:: Listed records

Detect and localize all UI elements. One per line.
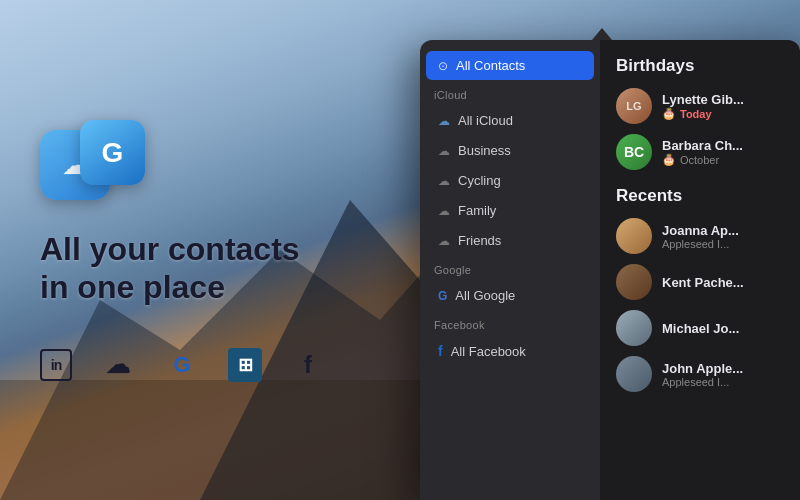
- john-name: John Apple...: [662, 361, 784, 376]
- app-icon-stack: ☁ G: [40, 120, 160, 200]
- google-icon: G: [438, 289, 447, 303]
- business-label: Business: [458, 143, 511, 158]
- birthday-cake-icon-2: 🎂: [662, 153, 676, 166]
- linkedin-icon: in: [40, 349, 72, 381]
- business-icon: ☁: [438, 144, 450, 158]
- joanna-avatar: [616, 218, 652, 254]
- recents-section: Recents Joanna Ap... Appleseed I... Kent…: [616, 186, 784, 392]
- facebook-icon: f: [290, 347, 326, 383]
- service-icons-row: in ☁ G ⊞ f: [40, 347, 326, 383]
- main-panel: Birthdays LG Lynette Gib... 🎂 Today BC B…: [600, 40, 800, 500]
- lynette-sub: 🎂 Today: [662, 107, 784, 120]
- all-icloud-label: All iCloud: [458, 113, 513, 128]
- birthdays-title: Birthdays: [616, 56, 784, 76]
- barbara-avatar: BC: [616, 134, 652, 170]
- sidebar-item-business[interactable]: ☁ Business: [426, 136, 594, 165]
- g-letter-icon: G: [102, 137, 124, 169]
- all-contacts-icon: ⊙: [438, 59, 448, 73]
- cycling-label: Cycling: [458, 173, 501, 188]
- facebook-section-label: Facebook: [420, 311, 600, 335]
- recent-contact-2[interactable]: Kent Pache...: [616, 264, 784, 300]
- joanna-name: Joanna Ap...: [662, 223, 784, 238]
- recent-contact-3[interactable]: Michael Jo...: [616, 310, 784, 346]
- recents-title: Recents: [616, 186, 784, 206]
- sidebar-item-all-facebook[interactable]: f All Facebook: [426, 336, 594, 366]
- icloud-icon: ☁: [438, 114, 450, 128]
- all-facebook-label: All Facebook: [451, 344, 526, 359]
- recent-contact-4[interactable]: John Apple... Appleseed I...: [616, 356, 784, 392]
- october-text: October: [680, 154, 719, 166]
- friends-icon: ☁: [438, 234, 450, 248]
- google-section-label: Google: [420, 256, 600, 280]
- barbara-info: Barbara Ch... 🎂 October: [662, 138, 784, 166]
- headline-line1: All your contacts: [40, 230, 326, 268]
- sidebar: ⊙ All Contacts iCloud ☁ All iCloud ☁ Bus…: [420, 40, 600, 500]
- icloud-section-label: iCloud: [420, 81, 600, 105]
- google-service-icon: G: [164, 347, 200, 383]
- birthday-cake-icon: 🎂: [662, 107, 676, 120]
- all-google-label: All Google: [455, 288, 515, 303]
- sidebar-item-all-icloud[interactable]: ☁ All iCloud: [426, 106, 594, 135]
- window-notch: [592, 28, 612, 40]
- sidebar-item-cycling[interactable]: ☁ Cycling: [426, 166, 594, 195]
- all-contacts-label: All Contacts: [456, 58, 525, 73]
- exchange-icon: ⊞: [228, 348, 262, 382]
- lynette-info: Lynette Gib... 🎂 Today: [662, 92, 784, 120]
- cycling-icon: ☁: [438, 174, 450, 188]
- michael-name: Michael Jo...: [662, 321, 784, 336]
- joanna-sub: Appleseed I...: [662, 238, 784, 250]
- lynette-name: Lynette Gib...: [662, 92, 784, 107]
- cloud-service-icon: ☁: [100, 347, 136, 383]
- john-info: John Apple... Appleseed I...: [662, 361, 784, 388]
- birthday-contact-2[interactable]: BC Barbara Ch... 🎂 October: [616, 134, 784, 170]
- barbara-name: Barbara Ch...: [662, 138, 784, 153]
- sidebar-item-all-google[interactable]: G All Google: [426, 281, 594, 310]
- birthday-contact-1[interactable]: LG Lynette Gib... 🎂 Today: [616, 88, 784, 124]
- sidebar-item-friends[interactable]: ☁ Friends: [426, 226, 594, 255]
- kent-name: Kent Pache...: [662, 275, 784, 290]
- barbara-sub: 🎂 October: [662, 153, 784, 166]
- sidebar-item-all-contacts[interactable]: ⊙ All Contacts: [426, 51, 594, 80]
- headline-line2: in one place: [40, 268, 326, 306]
- john-sub: Appleseed I...: [662, 376, 784, 388]
- family-icon: ☁: [438, 204, 450, 218]
- left-content-area: ☁ G All your contacts in one place in ☁ …: [40, 120, 326, 383]
- recent-contact-1[interactable]: Joanna Ap... Appleseed I...: [616, 218, 784, 254]
- kent-avatar: [616, 264, 652, 300]
- joanna-info: Joanna Ap... Appleseed I...: [662, 223, 784, 250]
- facebook-icon: f: [438, 343, 443, 359]
- sidebar-item-family[interactable]: ☁ Family: [426, 196, 594, 225]
- kent-info: Kent Pache...: [662, 275, 784, 290]
- headline: All your contacts in one place: [40, 230, 326, 307]
- michael-info: Michael Jo...: [662, 321, 784, 336]
- today-badge: Today: [680, 108, 712, 120]
- michael-avatar: [616, 310, 652, 346]
- john-avatar: [616, 356, 652, 392]
- app-icon-front: G: [80, 120, 145, 185]
- lynette-avatar: LG: [616, 88, 652, 124]
- friends-label: Friends: [458, 233, 501, 248]
- app-window: ⊙ All Contacts iCloud ☁ All iCloud ☁ Bus…: [420, 40, 800, 500]
- family-label: Family: [458, 203, 496, 218]
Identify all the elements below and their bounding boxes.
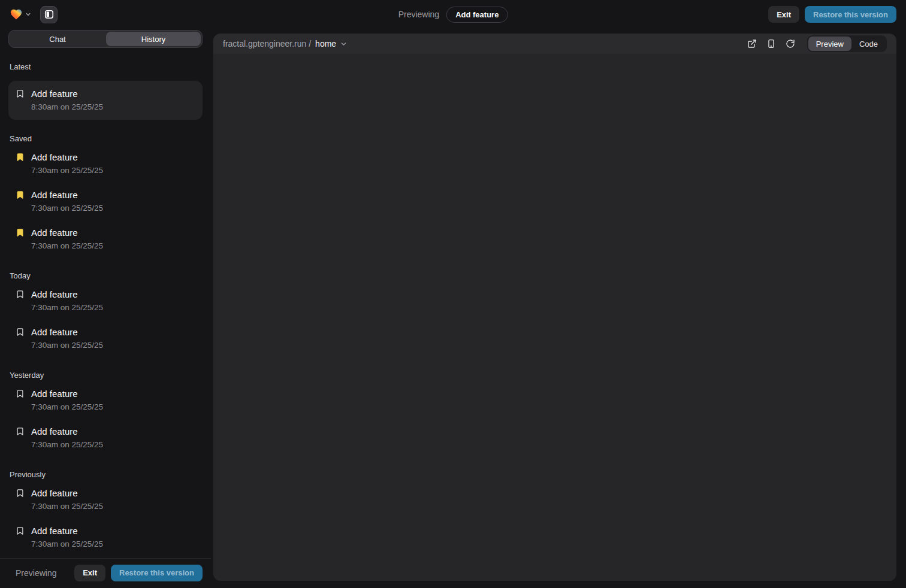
exit-button[interactable]: Exit [768,6,799,23]
item-time: 7:30am on 25/25/25 [31,440,103,450]
section-title: Latest [10,62,201,72]
preview-content[interactable] [213,54,896,581]
version-pill[interactable]: Add feature [446,7,508,23]
history-section: Previously Add feature 7:30am on 25/25/2… [8,470,203,555]
toggle-code[interactable]: Code [851,37,886,51]
tab-history[interactable]: History [106,32,201,46]
section-title: Saved [10,134,201,144]
header-left [10,6,58,23]
open-in-new-tab-button[interactable] [744,35,760,52]
item-title: Add feature [31,488,103,499]
section-items: Add feature 7:30am on 25/25/25 Add featu… [8,482,203,555]
item-time: 7:30am on 25/25/25 [31,204,103,213]
bookmark-outline-icon [16,427,25,436]
history-item[interactable]: Add feature 7:30am on 25/25/25 [8,520,203,555]
item-title: Add feature [31,228,103,238]
top-header: Previewing Add feature Exit Restore this… [0,0,906,29]
chevron-down-icon [340,41,347,47]
history-section: Yesterday Add feature 7:30am on 25/25/25 [8,371,203,456]
preview-topbar: fractal.gptengineer.run / home [213,34,896,54]
item-title: Add feature [31,289,103,300]
bookmark-outline-icon [16,389,25,398]
item-title: Add feature [31,389,103,399]
section-items: Add feature 8:30am on 25/25/25 [8,81,203,120]
sidebar-footer: Previewing Exit Restore this version [0,558,211,588]
section-items: Add feature 7:30am on 25/25/25 Add featu… [8,383,203,456]
item-title: Add feature [31,327,103,338]
workspace-menu-button[interactable] [10,8,31,20]
preview-actions: Preview Code [744,35,887,52]
preview-url-page: home [315,39,336,49]
item-time: 7:30am on 25/25/25 [31,303,103,313]
tab-chat[interactable]: Chat [10,32,105,46]
section-title: Yesterday [10,371,201,380]
refresh-icon [786,39,795,49]
history-section: Saved Add feature 7:30am on 25/25/25 [8,134,203,257]
preview-url-host: fractal.gptengineer.run / [223,39,311,49]
item-title: Add feature [31,190,103,201]
item-time: 7:30am on 25/25/25 [31,166,103,175]
item-time: 8:30am on 25/25/25 [31,102,103,112]
item-title: Add feature [31,152,103,163]
previewing-label: Previewing [398,10,439,19]
item-title: Add feature [31,89,103,99]
bookmark-outline-icon [16,526,25,535]
preview-code-toggle: Preview Code [807,35,887,52]
history-item[interactable]: Add feature 7:30am on 25/25/25 [8,146,203,181]
toggle-preview[interactable]: Preview [808,37,851,51]
history-item[interactable]: Add feature 7:30am on 25/25/25 [8,482,203,517]
preview-panel: fractal.gptengineer.run / home [213,34,896,581]
bookmark-outline-icon [16,489,25,498]
history-item[interactable]: Add feature 7:30am on 25/25/25 [8,321,203,356]
chevron-down-icon [25,11,31,17]
history-item[interactable]: Add feature 7:30am on 25/25/25 [8,420,203,456]
bookmark-filled-icon [16,228,25,237]
history-list[interactable]: Latest Add feature 8:30am on 25/25/25 Sa… [0,48,211,558]
footer-previewing-label: Previewing [16,568,56,578]
history-item[interactable]: Add feature 7:30am on 25/25/25 [8,283,203,319]
panel-left-icon [44,10,54,19]
section-items: Add feature 7:30am on 25/25/25 Add featu… [8,146,203,257]
sidebar-toggle-button[interactable] [40,6,58,23]
bookmark-outline-icon [16,290,25,299]
history-item[interactable]: Add feature 7:30am on 25/25/25 [8,184,203,219]
bookmark-outline-icon [16,89,25,98]
restore-version-button[interactable]: Restore this version [805,6,896,23]
header-center: Previewing Add feature [398,0,508,29]
section-items: Add feature 7:30am on 25/25/25 Add featu… [8,283,203,356]
item-title: Add feature [31,526,103,537]
section-title: Today [10,271,201,281]
footer-restore-version-button[interactable]: Restore this version [111,565,203,581]
history-sidebar: Chat History Latest Add feature 8:30am o… [0,29,211,588]
item-title: Add feature [31,426,103,437]
history-item[interactable]: Add feature 8:30am on 25/25/25 [8,81,203,120]
section-title: Previously [10,470,201,480]
lovable-heart-logo-icon [10,8,23,20]
bookmark-filled-icon [16,153,25,162]
bookmark-outline-icon [16,328,25,337]
item-time: 7:30am on 25/25/25 [31,341,103,350]
item-time: 7:30am on 25/25/25 [31,502,103,511]
item-time: 7:30am on 25/25/25 [31,402,103,412]
external-link-icon [747,39,757,49]
preview-url-selector[interactable]: fractal.gptengineer.run / home [223,39,347,49]
history-item[interactable]: Add feature 7:30am on 25/25/25 [8,383,203,418]
bookmark-filled-icon [16,190,25,199]
chat-history-tabs: Chat History [8,30,203,48]
refresh-button[interactable] [782,35,799,52]
history-item[interactable]: Add feature 7:30am on 25/25/25 [8,222,203,257]
footer-exit-button[interactable]: Exit [74,565,105,581]
header-right: Exit Restore this version [768,6,896,23]
mobile-preview-icon [766,39,776,49]
item-time: 7:30am on 25/25/25 [31,539,103,549]
history-section: Latest Add feature 8:30am on 25/25/25 [8,62,203,120]
mobile-view-button[interactable] [763,35,780,52]
item-time: 7:30am on 25/25/25 [31,241,103,251]
history-section: Today Add feature 7:30am on 25/25/25 [8,271,203,356]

::::

The problem:
Since only a count is wanted, give the number of lines in the listing that contain the word "time".

Reply:
10